## [ACTIVITY]
Skip the images. Copy the records exactly as written.

## [SOURCE MATERIAL]
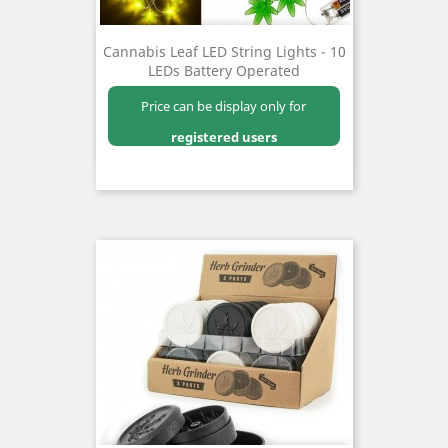
Cannabis Leaf LED String Lights - 10
LEDs Battery Operated
Price can be display only for
registered users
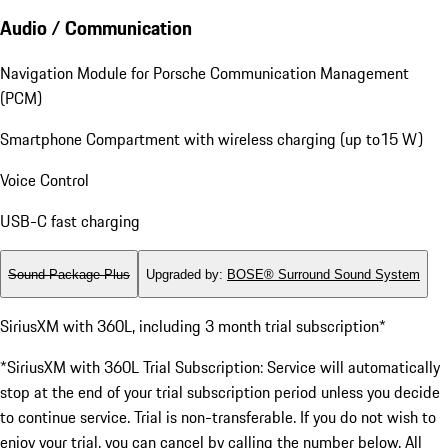
Audio / Communication
Navigation Module for Porsche Communication Management
(PCM)
Smartphone Compartment with wireless charging (up to15 W)
Voice Control
USB-C fast charging
Sound Package Plus
Upgraded by
:
BOSE® Surround Sound System
SiriusXM with 360L, including 3 month trial subscription*
*SiriusXM with 360L Trial Subscription: Service will automatically
stop at the end of your trial subscription period unless you decide
to continue service. Trial is non-transferable. If you do not wish to
enjoy your trial, you can cancel by calling the number below. All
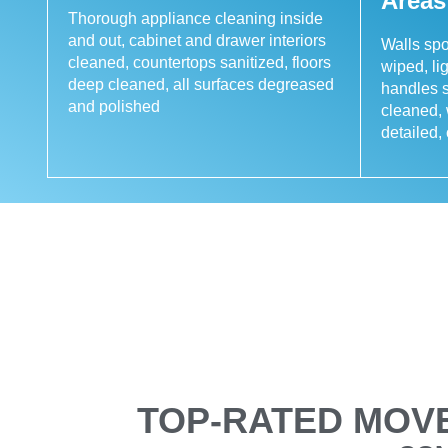
Areas
Thorough appliance cleaning inside
and out, cabinet and drawer interiors
Walls sp
cleaned, countertops sanitized, floors
wiped, li
deep cleaned, all surfaces degreased
handles s
and polished
cleaned,
detailed
TOP-RATED MOVE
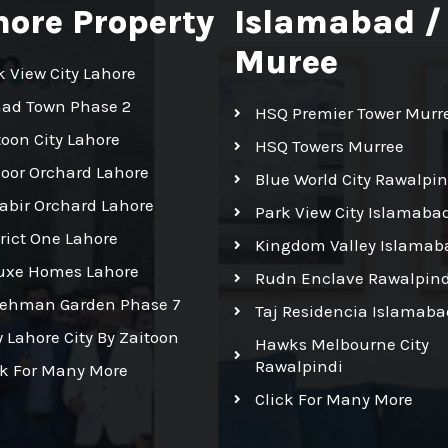
hore Property
Islamabad /
Muree
k View City Lahore
had Town Phase 2
HSQ Premier Tower Murr
toon City Lahore
HSQ Towers Murree
Noor Orchard Lahore
Blue World City Rawalpin
Kabir Orchard Lahore
Park View City Islamaba
trict One Lahore
Kingdom Valley Islamab
uxe Homes Lahore
Rudn Enclave Rawalpind
Rehman Garden Phase 7
Taj Residencia Islamaba
 Lahore City By Zaitoon
Hawks Melbourne City
Rawalpindi
ck For Many More
Click For Many More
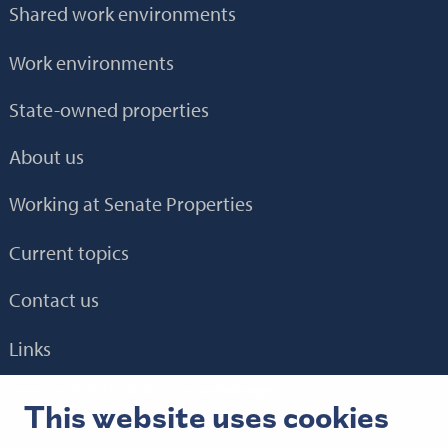
Shared work environments
Work environments
State-owned properties
About us
Working at Senate Properties
Current topics
Contact us
Links
E-service
HTH 2.0
BEM
Granlund Manager
This website uses cookies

## [ANSWER TO THIS TASK]
Cannabis Leaf LED String Lights - 10
LEDs Battery Operated
Price can be display only for
registered users
Audio / Communication
Navigation Module for Porsche Communication Management
(PCM)
Smartphone Compartment with wireless charging (up to15 W)
Voice Control
USB-C fast charging
Sound Package Plus
Upgraded by
:
BOSE® Surround Sound System
SiriusXM with 360L, including 3 month trial subscription*
*SiriusXM with 360L Trial Subscription: Service will automatically
stop at the end of your trial subscription period unless you decide
to continue service. Trial is non-transferable. If you do not wish to
enjoy your trial, you can cancel by calling the number below. All
Areas
Thorough appliance cleaning inside
and out, cabinet and drawer interiors
Walls sp
cleaned, countertops sanitized, floors
wiped, li
deep cleaned, all surfaces degreased
handles s
and polished
cleaned,
detailed
TOP-RATED MOVE
hore Property
Islamabad /
Muree
k View City Lahore
had Town Phase 2
HSQ Premier Tower Murr
toon City Lahore
HSQ Towers Murree
Noor Orchard Lahore
Blue World City Rawalpin
Kabir Orchard Lahore
Park View City Islamaba
trict One Lahore
Kingdom Valley Islamab
uxe Homes Lahore
Rudn Enclave Rawalpind
Rehman Garden Phase 7
Taj Residencia Islamaba
 Lahore City By Zaitoon
Hawks Melbourne City
Rawalpindi
ck For Many More
Click For Many More
Shared work environments
Work environments
State-owned properties
About us
Working at Senate Properties
Current topics
Contact us
Links
E-service
HTH 2.0
BEM
Granlund Manager
This website uses cookies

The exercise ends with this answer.